──────── DATA SUPPLIED ────────

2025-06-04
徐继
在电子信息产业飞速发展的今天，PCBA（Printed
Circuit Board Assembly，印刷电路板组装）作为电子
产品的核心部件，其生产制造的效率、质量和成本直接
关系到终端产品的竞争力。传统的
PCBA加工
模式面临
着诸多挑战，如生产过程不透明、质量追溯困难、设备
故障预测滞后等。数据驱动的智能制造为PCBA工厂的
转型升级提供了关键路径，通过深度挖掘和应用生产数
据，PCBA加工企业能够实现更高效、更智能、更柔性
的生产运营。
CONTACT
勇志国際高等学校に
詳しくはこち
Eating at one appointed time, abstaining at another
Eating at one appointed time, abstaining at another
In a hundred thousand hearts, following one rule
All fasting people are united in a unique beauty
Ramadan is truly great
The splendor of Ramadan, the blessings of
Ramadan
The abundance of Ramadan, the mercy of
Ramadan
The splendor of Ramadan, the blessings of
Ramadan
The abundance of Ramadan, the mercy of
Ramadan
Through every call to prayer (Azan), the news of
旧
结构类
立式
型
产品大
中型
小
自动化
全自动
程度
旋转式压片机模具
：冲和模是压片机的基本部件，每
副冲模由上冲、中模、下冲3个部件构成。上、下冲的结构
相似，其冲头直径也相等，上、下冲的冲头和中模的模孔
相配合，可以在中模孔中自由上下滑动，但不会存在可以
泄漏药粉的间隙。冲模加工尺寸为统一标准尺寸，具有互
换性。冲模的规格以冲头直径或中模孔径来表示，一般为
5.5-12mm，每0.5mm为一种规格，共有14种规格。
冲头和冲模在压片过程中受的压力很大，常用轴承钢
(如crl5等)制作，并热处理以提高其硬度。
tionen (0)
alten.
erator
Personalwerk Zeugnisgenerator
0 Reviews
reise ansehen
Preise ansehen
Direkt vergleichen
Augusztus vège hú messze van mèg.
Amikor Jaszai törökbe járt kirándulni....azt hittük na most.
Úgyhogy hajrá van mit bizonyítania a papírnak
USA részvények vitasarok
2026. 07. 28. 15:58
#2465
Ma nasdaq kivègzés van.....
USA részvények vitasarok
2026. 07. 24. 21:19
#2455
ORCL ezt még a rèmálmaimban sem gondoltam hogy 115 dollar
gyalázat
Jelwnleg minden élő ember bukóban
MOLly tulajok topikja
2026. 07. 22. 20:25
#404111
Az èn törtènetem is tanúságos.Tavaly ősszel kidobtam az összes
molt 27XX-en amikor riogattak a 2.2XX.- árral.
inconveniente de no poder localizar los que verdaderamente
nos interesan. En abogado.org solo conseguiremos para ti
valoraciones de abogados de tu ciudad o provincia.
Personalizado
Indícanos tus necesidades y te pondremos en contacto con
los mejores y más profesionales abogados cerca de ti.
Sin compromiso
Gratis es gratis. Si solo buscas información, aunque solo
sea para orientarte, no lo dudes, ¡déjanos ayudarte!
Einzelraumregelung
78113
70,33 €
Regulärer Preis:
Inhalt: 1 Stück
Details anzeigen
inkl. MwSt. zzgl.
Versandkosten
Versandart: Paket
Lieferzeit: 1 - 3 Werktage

────────

● **ASSIGNMENT**: Begin at the top of the records above and quote each line exactly, ending with the line that contains "Sin compromiso".

● **SOLUTION TO THE PROBLEM**:
2025-06-04
徐继
在电子信息产业飞速发展的今天，PCBA（Printed
Circuit Board Assembly，印刷电路板组装）作为电子
产品的核心部件，其生产制造的效率、质量和成本直接
关系到终端产品的竞争力。传统的
PCBA加工
模式面临
着诸多挑战，如生产过程不透明、质量追溯困难、设备
故障预测滞后等。数据驱动的智能制造为PCBA工厂的
转型升级提供了关键路径，通过深度挖掘和应用生产数
据，PCBA加工企业能够实现更高效、更智能、更柔性
的生产运营。
CONTACT
勇志国際高等学校に
詳しくはこち
Eating at one appointed time, abstaining at another
Eating at one appointed time, abstaining at another
In a hundred thousand hearts, following one rule
All fasting people are united in a unique beauty
Ramadan is truly great
The splendor of Ramadan, the blessings of
Ramadan
The abundance of Ramadan, the mercy of
Ramadan
The splendor of Ramadan, the blessings of
Ramadan
The abundance of Ramadan, the mercy of
Ramadan
Through every call to prayer (Azan), the news of
旧
结构类
立式
型
产品大
中型
小
自动化
全自动
程度
旋转式压片机模具
：冲和模是压片机的基本部件，每
副冲模由上冲、中模、下冲3个部件构成。上、下冲的结构
相似，其冲头直径也相等，上、下冲的冲头和中模的模孔
相配合，可以在中模孔中自由上下滑动，但不会存在可以
泄漏药粉的间隙。冲模加工尺寸为统一标准尺寸，具有互
换性。冲模的规格以冲头直径或中模孔径来表示，一般为
5.5-12mm，每0.5mm为一种规格，共有14种规格。
冲头和冲模在压片过程中受的压力很大，常用轴承钢
(如crl5等)制作，并热处理以提高其硬度。
tionen (0)
alten.
erator
Personalwerk Zeugnisgenerator
0 Reviews
reise ansehen
Preise ansehen
Direkt vergleichen
Augusztus vège hú messze van mèg.
Amikor Jaszai törökbe járt kirándulni....azt hittük na most.
Úgyhogy hajrá van mit bizonyítania a papírnak
USA részvények vitasarok
2026. 07. 28. 15:58
#2465
Ma nasdaq kivègzés van.....
USA részvények vitasarok
2026. 07. 24. 21:19
#2455
ORCL ezt még a rèmálmaimban sem gondoltam hogy 115 dollar
gyalázat
Jelwnleg minden élő ember bukóban
MOLly tulajok topikja
2026. 07. 22. 20:25
#404111
Az èn törtènetem is tanúságos.Tavaly ősszel kidobtam az összes
molt 27XX-en amikor riogattak a 2.2XX.- árral.
inconveniente de no poder localizar los que verdaderamente
nos interesan. En abogado.org solo conseguiremos para ti
valoraciones de abogados de tu ciudad o provincia.
Personalizado
Indícanos tus necesidades y te pondremos en contacto con
los mejores y más profesionales abogados cerca de ti.
Sin compromiso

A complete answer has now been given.